In this appendix, we give some elementary knowledge about uncertainty theory for the better understanding of this paper.

Definition 1

(Liu 2007) Let \({\mathcal {L}}\) be a \(\sigma \)-algebra on a nonempty set \(\Gamma \). A set function \({\mathcal {M}}\) is called an uncertain measure if it satisfies:

(i):

(Normality Axiom) \({\mathcal {M}} (\Gamma )=1\) for the universal set \(\Gamma \);

(ii):

(Duality Axiom) \({\mathcal {M}} (\Lambda ) +{\mathcal {M}} (\Lambda ^c) =1\) for any event \(\Lambda \);

(iii):

(Subadditivity Axiom) \({\mathcal {M}}\left\{ {\bigcup \limits _{i = 1}^\infty {{\Lambda _i}} } \right\} \le \bigcup \limits _{i = 1}^\infty {{\mathcal {M}}\left\{ {{\Lambda _i}} \right\} } \) for every countable sequence of events \(\Lambda _i\);

(iv):

(Product Axion) \({{\mathcal {M}}}\left\{ {\prod _{i = 1}^\infty {\Lambda _i}} \right\} = \bigwedge _{i = 1}^\infty {{{\mathcal {M}}}_i}\left\{ {{\Lambda _i}} \right\} \) where \(\Lambda _i\) are arbitrarily chosen events from \({\mathcal {L}}_i\).

Definition 2

(Liu 2007) An uncertain variable is a function \(\xi \) from an uncertainty space \(\left( {\Gamma ,{\mathcal {L}},{\mathcal {M}}} \right) \) to the set of real numbers.

Definition 3

(Liu 2007) The uncertainty distribution of uncertain variable \(\xi \) is defined as

$$\begin{aligned} \Phi \left( x \right) = {\mathcal {M}} \{ \xi \le x\} \end{aligned}$$

for any real number x.

Additionally, the inverse function \({\Phi ^{ - 1}}(x)\) is called the inverse uncertainty distribution of \(\xi \).

Lemma 1

(Liu 2009) Let \(\xi _1, \xi _2, ...,\xi _n\) be independent uncertain variables with regular uncertainty distributions \(\Phi _1, \Phi _2, ...,\Phi _n\), respectively.
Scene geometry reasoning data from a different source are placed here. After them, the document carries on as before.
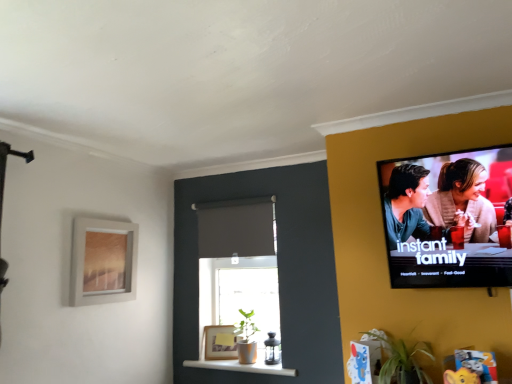 Find the location of a particular element. free point in front of matte gold picture frame at lower center, marked as the 1th picture frame in a back-to-front arrangement is located at coordinates (224, 359). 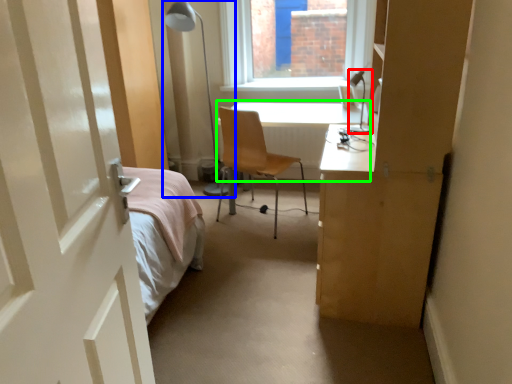 Question: Based on their relative distances, which object is nearer to table lamp (highlighted by a red box)? Choose from table lamp (highlighted by a blue box) and table (highlighted by a green box).

Choices:
 (A) table lamp
 (B) table

Answer: (B) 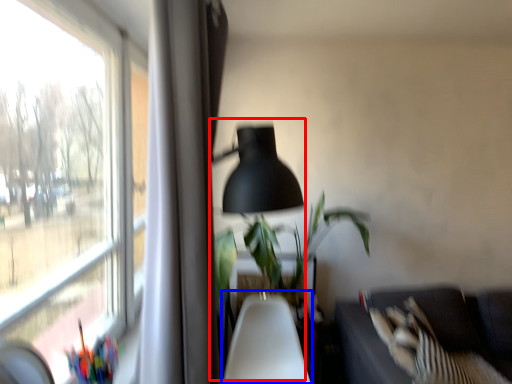 Question: Which object appears farthest to the camera in this image, table lamp (highlighted by a red box) or swivel chair (highlighted by a blue box)?

Choices:
 (A) table lamp
 (B) swivel chair

Answer: (B) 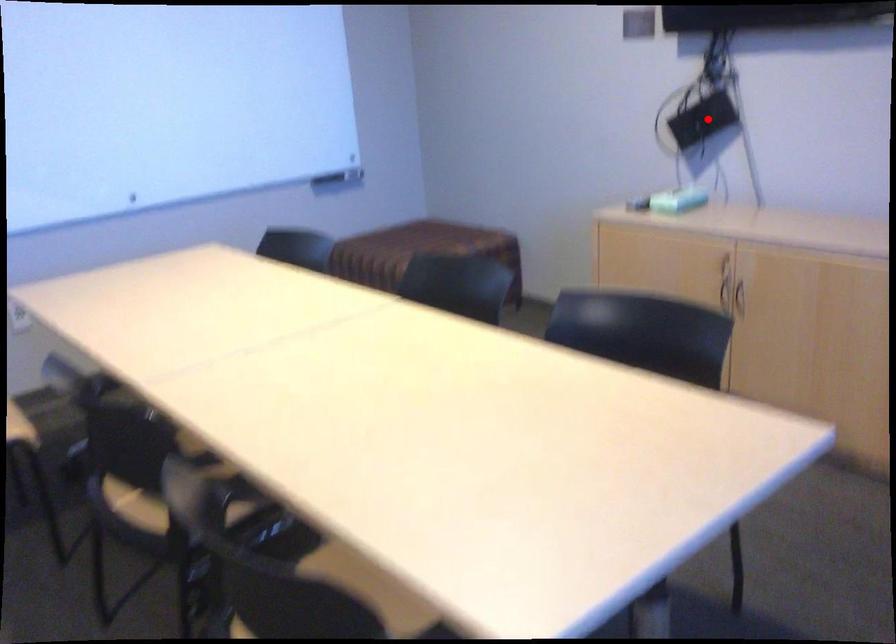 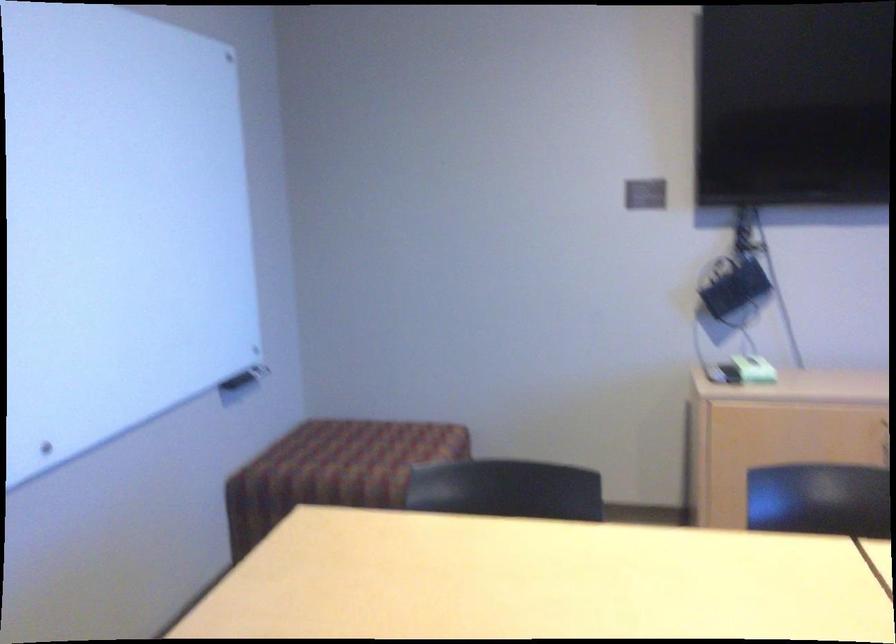 Where in the second image is the point corresponding to the highlighted location from the first image?

(734, 289) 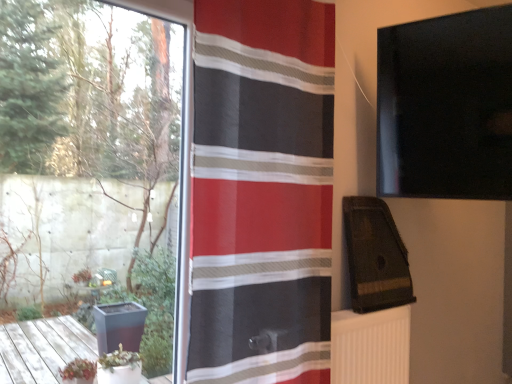 Image resolution: width=512 pixels, height=384 pixels. In order to click on vacant area on top of white ribbed radiator at lower right (from a real-world perspective) in this screenshot , I will do `click(366, 313)`. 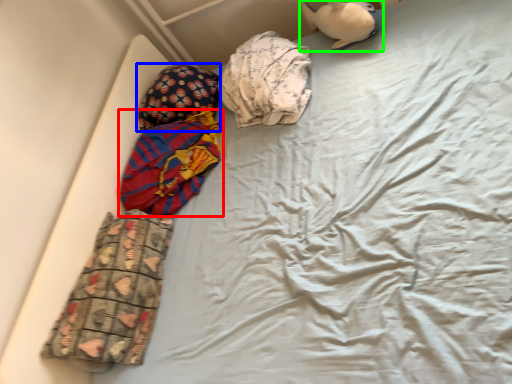 Question: Which object is the closest to the material (highlighted by a red box)? Choose among these: pillow (highlighted by a blue box) or toy (highlighted by a green box).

If f is a strictly increasing function, then \(\xi =f(\xi _1, \xi _2, ...,\xi _n)\) is an uncertain variable with an inverse uncertainty distribution

$$\begin{aligned} {\Psi ^{ - 1}}\left( \alpha \right) = f\left( {\Phi _1^{ - 1}\left( \alpha \right) ,\Phi _2^{ - 1}\left( \alpha \right) , \ldots ,\Phi _n^{ - 1}\left( \alpha \right) } \right) . \end{aligned}$$